Ce projet n’a jamais été un projet corporatiste, confiné dans le pré carré des archivistes, destiné aux seuls historiens. Il est ouvert sur la société. Cette ouverture se manifeste par l’organisation d’expositions, par l’accueil des scolaires, par une entreprise considérable pour offrir en ligne les centaines de catalogues et inventaires élaborés depuis deux siècles et les documents les plus sollicités.

Le projet des Archives nationales est fondé sur un équilibre entre le site historique du Marais et le nouveau bâtiment situé à Pierrefitte-sur-Seine (Seine-Saint-Denis). Tout cela s’est fait dans la discrétion, le sens du service public, la maîtrise des délais et des coûts, le dialogue avec les usagers et les représentants des collectivités territoriales, la recherche du consensus dans le monde politique.

L’annonce de l’installation de la Maison de l’histoire de France sur le site parisien des Archives nationales le 12 septembre 2010, sans aucune consultation préalable des responsables des Archives, est venue mettre en péril ce projet. Cet acte brutal a été la cause d’un conflit entre le personnel des Archives nationales et son autorité de tutelle.
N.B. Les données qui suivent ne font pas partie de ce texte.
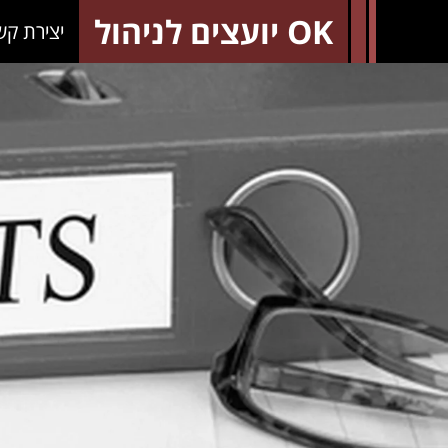
OK יועצים לניהול
יצירת קש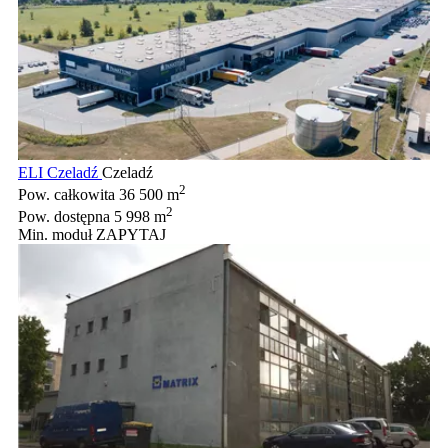
ELI Czeladź
Czeladź
2
Pow. całkowita
36 500 m
2
Pow. dostępna
5 998 m
Min. moduł
ZAPYTAJ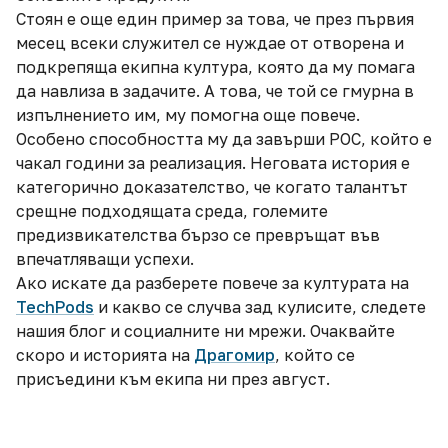
Стоян е още един пример за това, че през първия
месец всеки служител се нуждае от отворена и
подкрепяща екипна култура, която да му помага
да навлиза в задачите. А това, че той се гмурна в
изпълнението им, му помогна още повече.
Особено способността му да завърши POC, който е
чакал години за реализация. Неговата история е
категорично доказателство, че когато талантът
срещне подходящата среда, големите
предизвикателства бързо се превръщат във
впечатляващи успехи.
Ако искате да разберете повече за културата на
TechPods
и какво се случва зад кулисите, следете
нашия блог и социалните ни мрежи. Очаквайте
скоро и историята на
Драгомир
, който се
присъедини към екипа ни през август.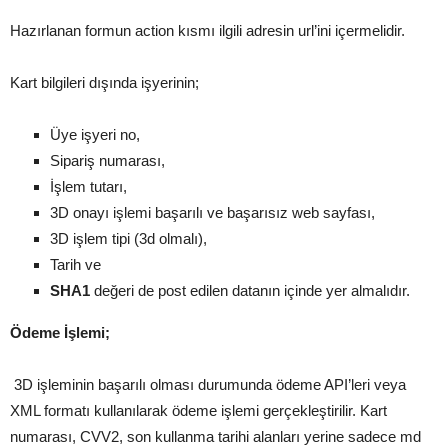
Hazırlanan formun action kısmı ilgili adresin url’ini içermelidir.
Kart bilgileri dışında işyerinin;
Üye işyeri no,
Sipariş numarası,
İşlem tutarı,
3D onayı işlemi başarılı ve başarısız web sayfası,
3D işlem tipi (3d olmalı),
Tarih ve
SHA1
değeri de post edilen datanın içinde yer almalıdır.
Ödeme İşlemi;
3D işleminin başarılı olması durumunda ödeme API’leri veya
XML formatı kullanılarak ödeme işlemi gerçekleştirilir. Kart
numarası, CVV2, son kullanma tarihi alanları yerine sadece md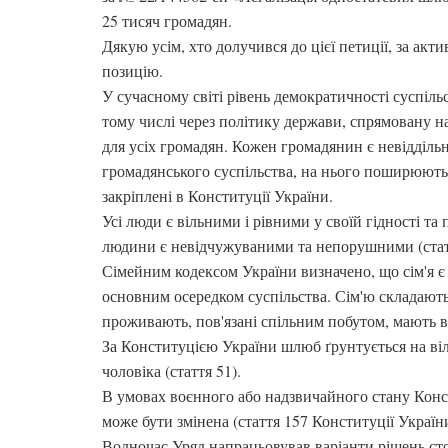
25 тисяч громадян.
Дякую усім, хто долучився до цієї петиції, за акт
позицію.
У сучасному світі рівень демократичності суспіль
тому числі через політику держави, спрямовану н
для усіх громадян. Кожен громадянин є невідділ
громадянського суспільства, на нього поширюютьс
закріплені в Конституції України.
Усі люди є вільними і рівними у своїй гідності та 
людини є невідчужуваними та непорушними (статт
Сімейним кодексом України визначено, що сім'я 
основним осередком суспільства. Сім'ю складають 
проживають, пов'язані спільним побутом, мають вз
За Конституцією України шлюб ґрунтується на віль
чоловіка (стаття 51).
В умовах воєнного або надзвичайного стану Конс
може бути змінена (стаття 157 Конституції України
Водночас Уряд напрацьовував варіанти рішень сто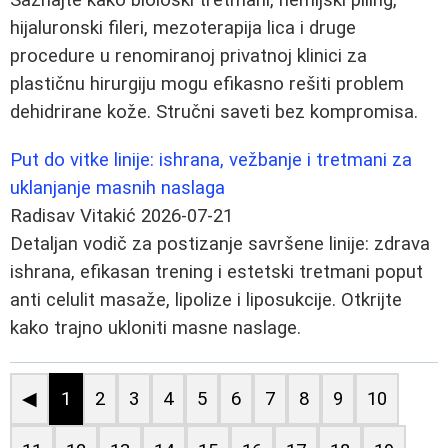
hijaluronski fileri, mezoterapija lica i druge
procedure u renomiranoj privatnoj klinici za
plastičnu hirurgiju mogu efikasno rešiti problem
dehidrirane kože. Stručni saveti bez kompromisa.
Put do vitke linije: ishrana, vežbanje i tretmani za
uklanjanje masnih naslaga
Radisav Vitakić
2026-07-21
Detaljan vodič za postizanje savršene linije: zdrava
ishrana, efikasan trening i estetski tretmani poput
anti celulit masaže, lipolize i liposukcije. Otkrijte
kako trajno ukloniti masne naslage.
◀
1
2
3
4
5
6
7
8
9
10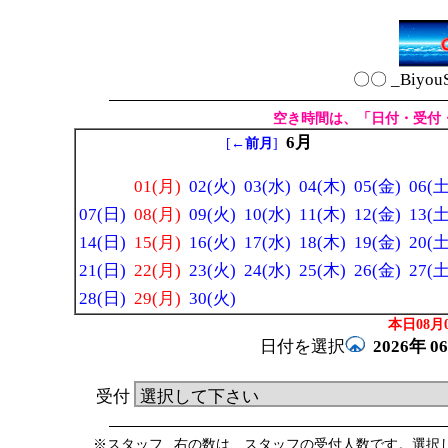
〇〇 _Biyou
空き時間は、「日付・受付
6月
[
←前月
]
01(月)
02(火)
03(水)
04(木)
05(金)
06(土
07(日)
08(月)
09(火)
10(水)
11(木)
12(金)
13(土
14(日)
15(月)
16(火)
17(水)
18(木)
19(金)
20(土
21(日)
22(月)
23(火)
24(水)
25(木)
26(金)
27(土
28(日)
29(月)
30(火)
本日08月0
日付を選択
2026年
0
受付
※スタッフ _右の数は、スタッフの受付人数です。選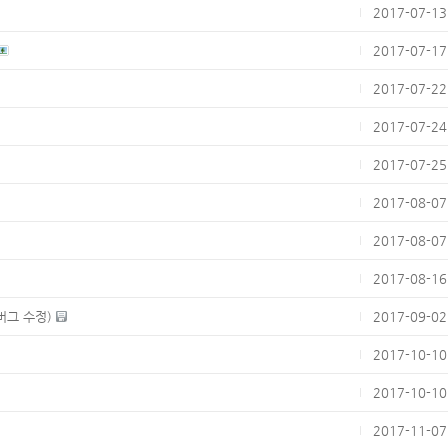
2017-07-13
2017-07-17
2017-07-22
2017-07-24
2017-07-25
2017-08-07
2017-08-07
2017-08-16
버그 수정)
2017-09-02
2017-10-10
2017-10-10
2017-11-07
Notons toutefois que le personnel n’a jamais entravé la bonne marche du service au public : les expositions, les salles de lecture ont toujours été ouvertes. Alors que le conflit semblait en voie d’apaisement, une deuxième décision violente vient d’intervenir : le limogeage d’Isabelle Neuschwander. Elle incarnait le projet. C’est lui qui en est atteint.

Disons d’abord que ces méthodes nous choquent par leur brutalité à l’égard d’une personne dont chacun reconnaît la compétence et le désintéressement. Surtout, alors que le projet entame sa dernière ligne droite (le bâtiment de Pierrefitte sera livré dans moins d’un an pour une ouverture au public en janvier 2013), l’institution est déstabilisée, la personne qui pilotait un projet dont elle maîtrisait toute la complexité ainsi que les enjeux disparaissent sans que soit prévue une indispensable transition.

Dans l’intérêt de tous, il est urgent de témoigner de nouveau au personnel et aux usagers des Archives nationales la considération qu’ils méritent.

Il serait paradoxal que la Maison de l’histoire de France s’édifie au détriment, voire au mépris, des Archives nationales, comme le laissent craindre les procédés à l’oeuvre depuis près de six mois. Il est urgent d’engager une réflexion sereine sur ce chantier d’intérêt national.

Jean-Louis Beaucarnot, généalogiste ;
Eric Deroo, documentariste ;
Philippe Joutard, historien ;
Catherine Martin-Zay, libraire ;
Hélène Mouchard-Zay, chercheur au Centre d’étude et de recherche des camps du Loiret ;
Mona Ozouf, Benjamin Stora, Laurent Theis, Pierre Nora, Annette Wieviorka, Michel Winock, Jean-Pierre Azéma, historiens.